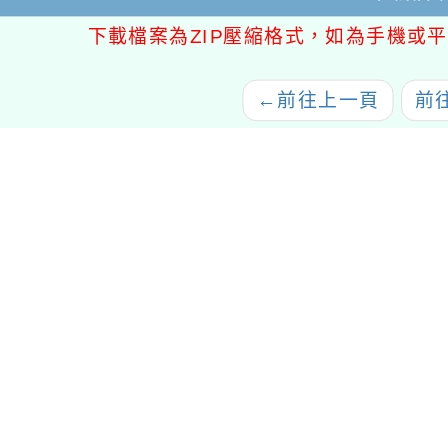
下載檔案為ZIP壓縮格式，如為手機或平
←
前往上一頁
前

==

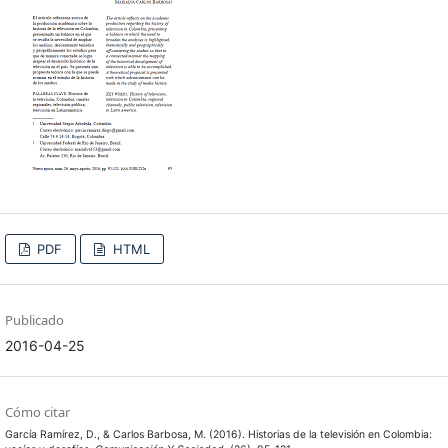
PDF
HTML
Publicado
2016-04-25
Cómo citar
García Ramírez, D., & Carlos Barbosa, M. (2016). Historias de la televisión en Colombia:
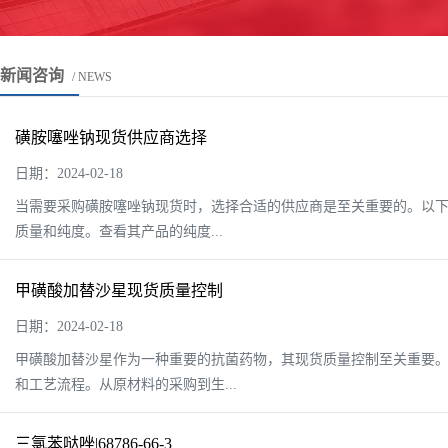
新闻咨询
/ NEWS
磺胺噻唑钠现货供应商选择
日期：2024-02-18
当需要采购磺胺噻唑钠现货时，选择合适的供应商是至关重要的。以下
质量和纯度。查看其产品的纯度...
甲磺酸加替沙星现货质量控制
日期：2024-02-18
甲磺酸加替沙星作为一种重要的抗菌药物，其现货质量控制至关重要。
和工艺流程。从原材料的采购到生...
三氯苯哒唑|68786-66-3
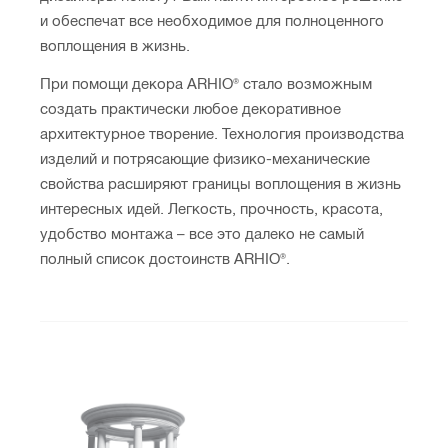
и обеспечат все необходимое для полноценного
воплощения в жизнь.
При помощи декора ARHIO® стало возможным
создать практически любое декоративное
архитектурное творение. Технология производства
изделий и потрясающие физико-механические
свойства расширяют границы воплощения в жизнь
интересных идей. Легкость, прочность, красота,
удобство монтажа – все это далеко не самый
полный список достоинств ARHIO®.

- Work instruction:
Whenever a line of the data above includes the word "воплощения", copy that line.

- Exercise output:
воплощения в жизнь.
свойства расширяют границы воплощения в жизнь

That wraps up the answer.